Many Native American cultures believe that the smoke created from lighting and imbibing tobacco would lift their souls into the sky where they would encounter the spirit bird, and this encounter would solidify the warrior’s resolve and reputedly ensure a victory.

Thunder has long been associated with the symbol of this warring bird, the Thunderbird. The onset of war would often begin directly following a thunder storm, when ceremonial activities throughout the tribes would begin. Special huts, which were also made from wood collected from cedar trees, would be immediately constructed.

The choice of wood held a special significance to these tribes because the Thunderbird was said to roost primarily in cedar trees, and so they were considered as sacred as the Thunderbird itself. Native American tribes such as the Iroquois and the Shawnee would perform these war dances with purposeful precision in the hope of appeasing the provoked Thunderbird, and a guarantee that their tribe would be victorious in battle.
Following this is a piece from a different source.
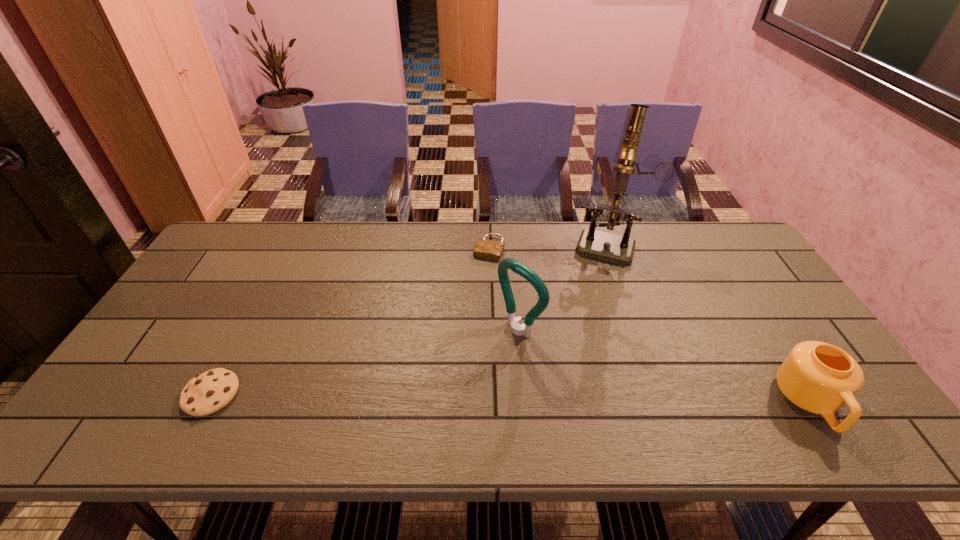 Image resolution: width=960 pixels, height=540 pixels. Find the location of `free spot that satisfies the following two spatial constraints: 1. on the back side of the third nearest object; 2. on the right side of the second object from right to left`. free spot that satisfies the following two spatial constraints: 1. on the back side of the third nearest object; 2. on the right side of the second object from right to left is located at coordinates (512, 244). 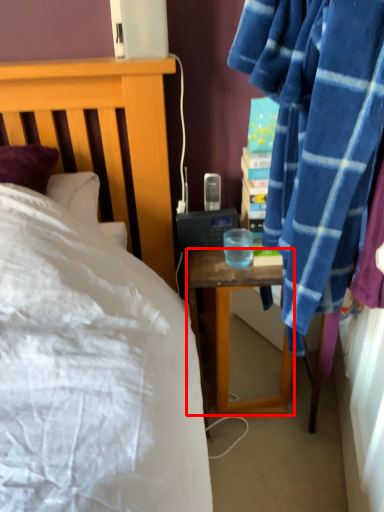 Question: From the image, what is the correct spatial relationship of desk (annotated by the red box) in relation to coffee cup?

Choices:
 (A) left
 (B) right

Answer: (B) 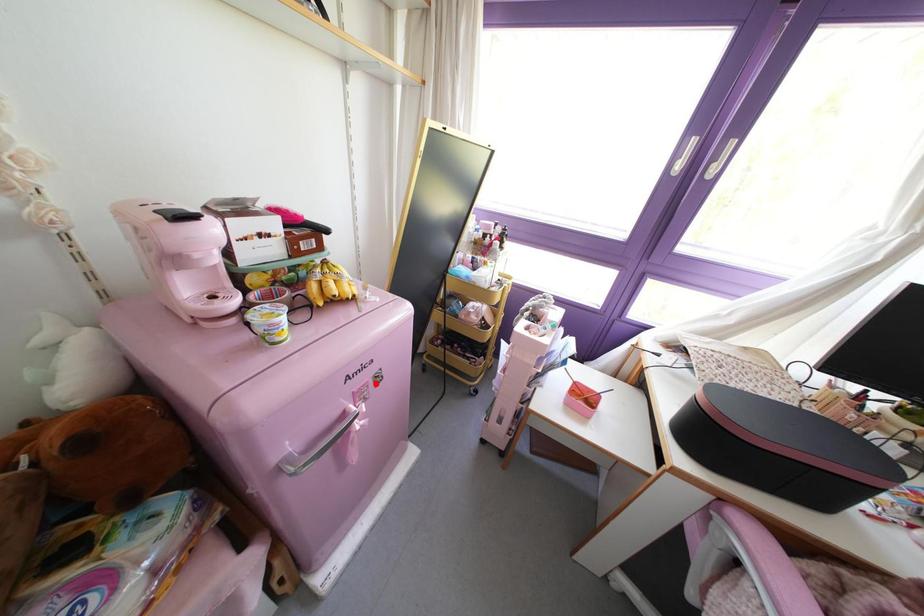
In contrast, other tribes that were unconcerned with warfare and battle, considered the Thunderbird spiritual totem as a symbolism of nature and the sun. These tribes illustrated the Thunderbird with the sun in place of its eyes, and believed that when the bird woke in the morning it would bring in the rising sun, and that when it closed its eyes at night, the sun would set.

Another Native American tale revolving around the spirit bird, Thunderbird spirit, told of lightning sparking out from its eyes and tremendous thunder that sounded from the flapping of its wings when it became angry. According to the legends, this spirit bird is to be paid the utmost amount of respect and satisfied at any cost.

The Thunderbird symbol is also regarded as the harbinger of life sustaining water. Elaborate rituals are prepared and enacted to ensure that local agriculture thrives and there is access to an uninterrupted food supply. During these ceremonies tribesman would create beautiful headdresses from the feathers of Eagles. They would come together and dance as the spirit bird who was always at war with a gargantuan water serpent. During these epic battles, in a gambit to protect humans from the water serpent, the Thunderbird would enter the water and defeat the serpent, which would spark turbulent rapids and devastating storms.

Many tribes believe the Thunderbird animal totem carries souls to the other side, accompanying the dead on this journey and providing strength and comfort. To symbolize this idea, many tribes create gorgeous masks in the image of the spirit bird and perform rituals wearing them. During these rituals, the masks would open up, epitomizing this spiritual journey of man and the Thunderbird in which the soul becomes one with the spirit bird.